When I read the title to this book, I have to admit, I was curious. So, upon the offer to read and review this book for Kregal Publications, I was intrigued. How, indeed, does Jesus empower women? I mean, yeah, He surrounded Himself with women and offered them equal compassion and mercy in a world that, otherwise, objectified or ignored them.
But, this is the 21st Century. Aren't women liberated enough? Well, Danielle Strickland would contend that, no, we aren't. In regard to the Church, we still have a long way to go, baby.
She confronts the mentality of girls being princesses, desiring to grow up, get married and have children. You have to check out this quote...
"The popular Christian concept of a 'good woman' is someone extremely feminine, sensitive, good-looking, and submissive to a handsome husband who keeps his promises. Lovely -- if you live in Disneyland." (pg. 20)
And that's in the first chapter.
Chapter after chapter discusses the issues of the objectification of women, inequality in the world and the Church, how women are uniquely made, how the Scriptures speak of us and that Jesus is our Liberator. One chapter is titled "Jesus the Feminist"...no getting huffy. It's a great chapter about how Jesus included women in His ministry on earth (it's a fact) and the beautiful reality that women, too, are made in the image of God.
I found that Strickland dealt with this potentially volatile discussion with intelligence (this woman knows her Bible...and even discusses word studies to explain the translation), grace (she never once bashes men...not once) and joy (she's all about celebrating the liberation that this truth can bring).
On a personal level, she forced me to ask questions of my past.
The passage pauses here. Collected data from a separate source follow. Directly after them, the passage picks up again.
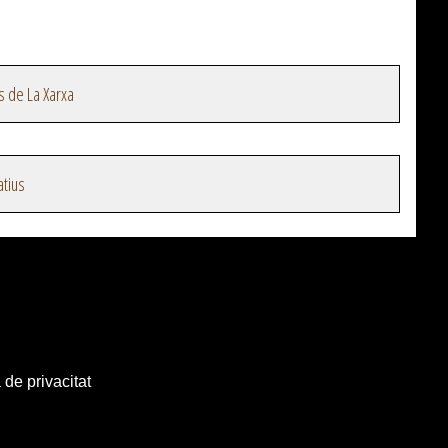
s de La Xarxa
atius
 de privacitat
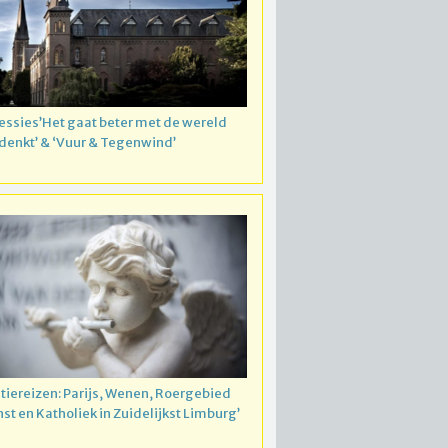
essies’Het gaat beter met de wereld
 denkt’ & ‘Vuur & Tegenwind’
atiereizen: Parijs, Wenen, Roergebied
nst en Katholiek in Zuidelijkst Limburg’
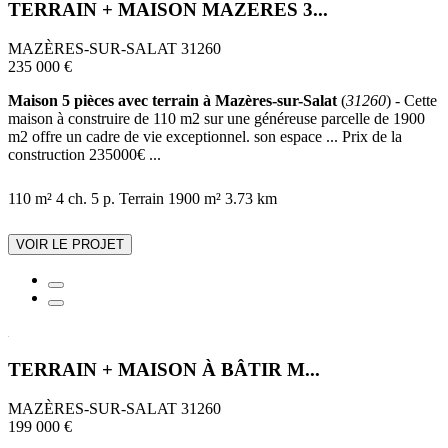
TERRAIN + MAISON MAZERES 3...
MAZÈRES-SUR-SALAT 31260
235 000 €
Maison 5 pièces avec terrain à Mazères-sur-Salat
(
31260
) - Cette
maison à construire de 110 m2 sur une généreuse parcelle de 1900
m2 offre un cadre de vie exceptionnel. son espace ... Prix de la
construction 235000€ ...
110 m²
4 ch.
5 p.
Terrain 1900 m²
3.73 km
VOIR LE PROJET
TERRAIN + MAISON À BÂTIR M...
MAZÈRES-SUR-SALAT 31260
199 000 €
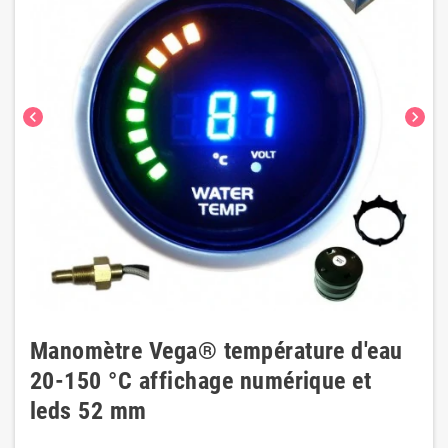
chevron_left
chevron_right
Manomètre Vega® température d'eau
20-150 °C affichage numérique et
leds 52 mm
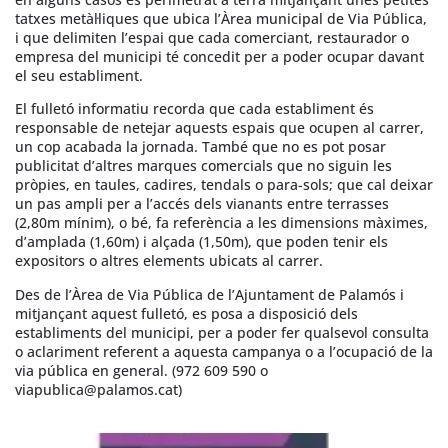
tatxes metàl·liques que ubica l’Àrea municipal de Via Pública,
i que delimiten l’espai que cada comerciant, restaurador o
empresa del municipi té concedit per a poder ocupar davant
el seu establiment.
El fulletó informatiu recorda que cada establiment és
responsable de netejar aquests espais que ocupen al carrer,
un cop acabada la jornada. També que no es pot posar
publicitat d’altres marques comercials que no siguin les
pròpies, en taules, cadires, tendals o para-sols; que cal deixar
un pas ampli per a l’accés dels vianants entre terrasses
(2,80m mínim), o bé, fa referència a les dimensions màximes,
d’amplada (1,60m) i alçada (1,50m), que poden tenir els
expositors o altres elements ubicats al carrer.
Des de l’Àrea de Via Pública de l’Ajuntament de Palamós i
mitjançant aquest fulletó, es posa a disposició dels
establiments del municipi, per a poder fer qualsevol consulta
o aclariment referent a aquesta campanya o a l’ocupació de la
via pública en general. (972 609 590 o
viapublica@palamos.cat)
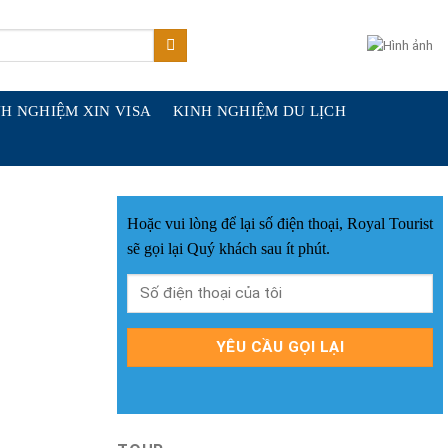
H NGHIỆM XIN VISA
KINH NGHIỆM DU LỊCH
Hoặc vui lòng để lại số điện thoại, Royal Tourist
sẽ gọi lại Quý khách sau ít phút.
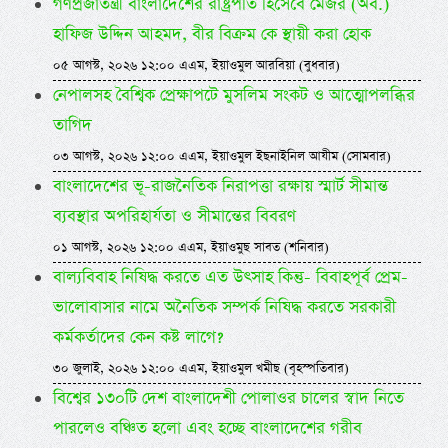
গণপ্রজাতন্ত্রী বাংলাদেশের রাষ্ট্রপতি হিসেবে মেজর (অব.)
হাফিজ উদ্দিন আহমদ, বীর বিক্রম কে স্থায়ী করা হোক
০৫ আগস্ট, ২০২৬ ১২:০০ এএম, ইয়াওমুল আরবিয়া (বুধবার)
নেপালসহ বৈশ্বিক প্রেক্ষাপটে মুসলিম সংকট ও আত্মোপলব্ধির
তাগিদ
০৩ আগস্ট, ২০২৬ ১২:০০ এএম, ইয়াওমুল ইছনাইনিল আযীম (সোমবার)
বাংলাদেশের ভূ-রাজনৈতিক নিরাপত্তা রক্ষায় স্মার্ট সীমান্ত
ব্যবস্থার অপরিহার্যতা ও সীমান্তের বিবরণ
০১ আগস্ট, ২০২৬ ১২:০০ এএম, ইয়াওমুছ সাবত (শনিবার)
বাল্যবিবাহ নিষিদ্ধ করতে এত উৎসাহ কিন্তু- বিবাহপূর্ব প্রেম-
ভালোবাসার নামে অনৈতিক সম্পর্ক নিষিদ্ধ করতে সরকারী
কর্মকর্তাদের কেন কষ্ট লাগে?
৩০ জুলাই, ২০২৬ ১২:০০ এএম, ইয়াওমুল খমীছ (বৃহস্পতিবার)
বিশ্বের ১৩০টি দেশ বাংলাদেশী পোলাওর চালের স্বাদ নিতে
পারলেও বঞ্চিত হলো এবং হচ্ছে বাংলাদেশের গরীব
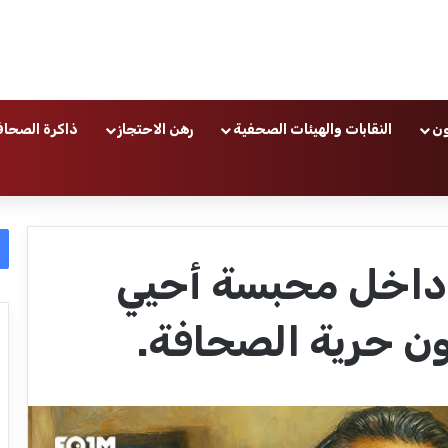
ون
النقابات والهيئات الصحفية
رهن الاحتجاز
ذاكرة الصحاف
داخل محبسة أحيي
ون حرية الصحافة.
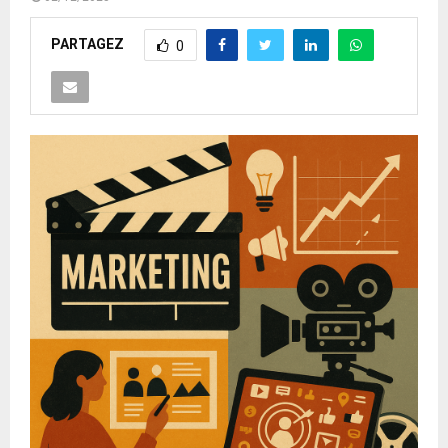
PARTAGEZ
0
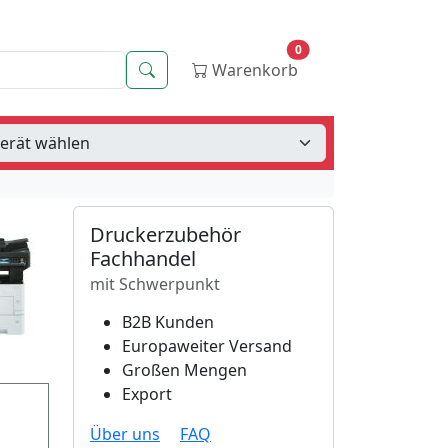
0
Suche
Warenkorb
Druckerzubehör
Fachhandel
mit Schwerpunkt
B2B Kunden
Europaweiter Versand
Großen Mengen
Export
Über uns
FAQ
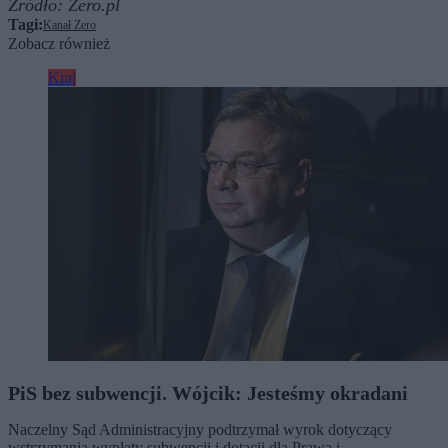
Źródło:
Zero.pl
Tagi:
Kanał Zero
Zobacz również
Kraj
PiS bez subwencji. Wójcik: Jesteśmy okradani
Naczelny Sąd Administracyjny podtrzymał wyrok dotyczący
wstrzymania wypłaty subwencji i dotacji dla Prawa i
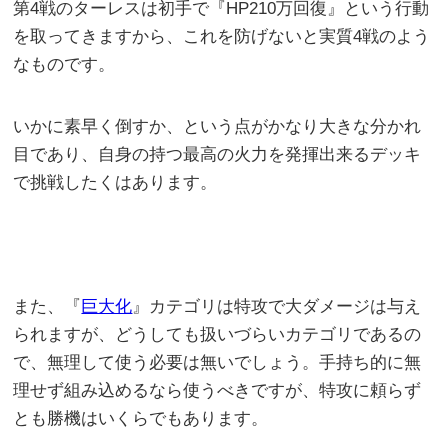
第4戦のターレスは初手で『HP210万回復』という行動
を取ってきますから、これを防げないと実質4戦のよう
なものです。
いかに素早く倒すか、という点がかなり大きな分かれ
目であり、自身の持つ最高の火力を発揮出来るデッキ
で挑戦したくはあります。
また、『
巨大化
』カテゴリは特攻で大ダメージは与え
られますが、どうしても扱いづらいカテゴリであるの
で、無理して使う必要は無いでしょう。手持ち的に無
理せず組み込めるなら使うべきですが、特攻に頼らず
とも勝機はいくらでもあります。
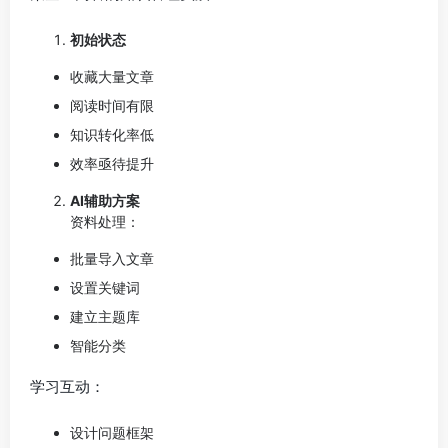
初始状态
收藏大量文章
阅读时间有限
知识转化率低
效率亟待提升
AI辅助方案
资料处理：
批量导入文章
设置关键词
建立主题库
智能分类
学习互动：
设计问题框架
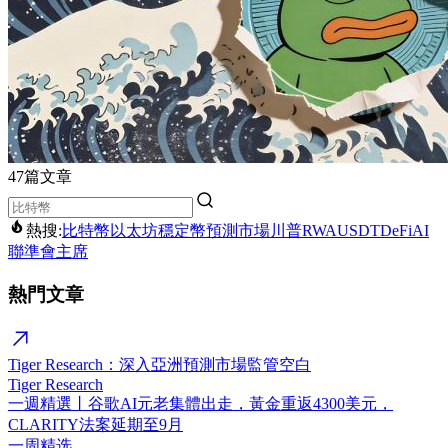
47篇文章
熱搜:
比特幣
以太坊
穩定幣
預測市場
川普
RWA
USDT
DeFi
AI
聯準會主席
熱門文章
Tiger Research：深入亞洲預測市場監管空白
Tiger Research
一週精選丨谷歌AI元老集體出走，黃金重返4300美元，
CLARITY法案延期至9月
一周精选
Have I ever felt "less than" in the Church because of my gender? Regrettably, yes, I have. Many times. As a former "Children's Director" (I couldn't be a pastor because I am female), I have encountered much discrimination. From being called "honey" to being left out of important meetings and decisions to having my physical appearance "called out" (issues of size)...all of it made me feel that my ministry had less importance because of my gender. This isn't of God.
I look forward to reading this book again. It is so packed full of ideas and thing to contemplate that one reading didn't quite "do it" for me.
I highly recommend this book. It's great to Bible college students who are heading into the ministry (of all kinds). Wonderful for church staffs that are interested in including women in ministry (and, for that matter, church staffs that are NOT interested in including women in ministry). Important for women who are called to serving the Lord...it is encouraging that there is a place for us to serve other than the kitchen or nursery (not to say those are unimportant ministries).
Look for this book. It's a good one.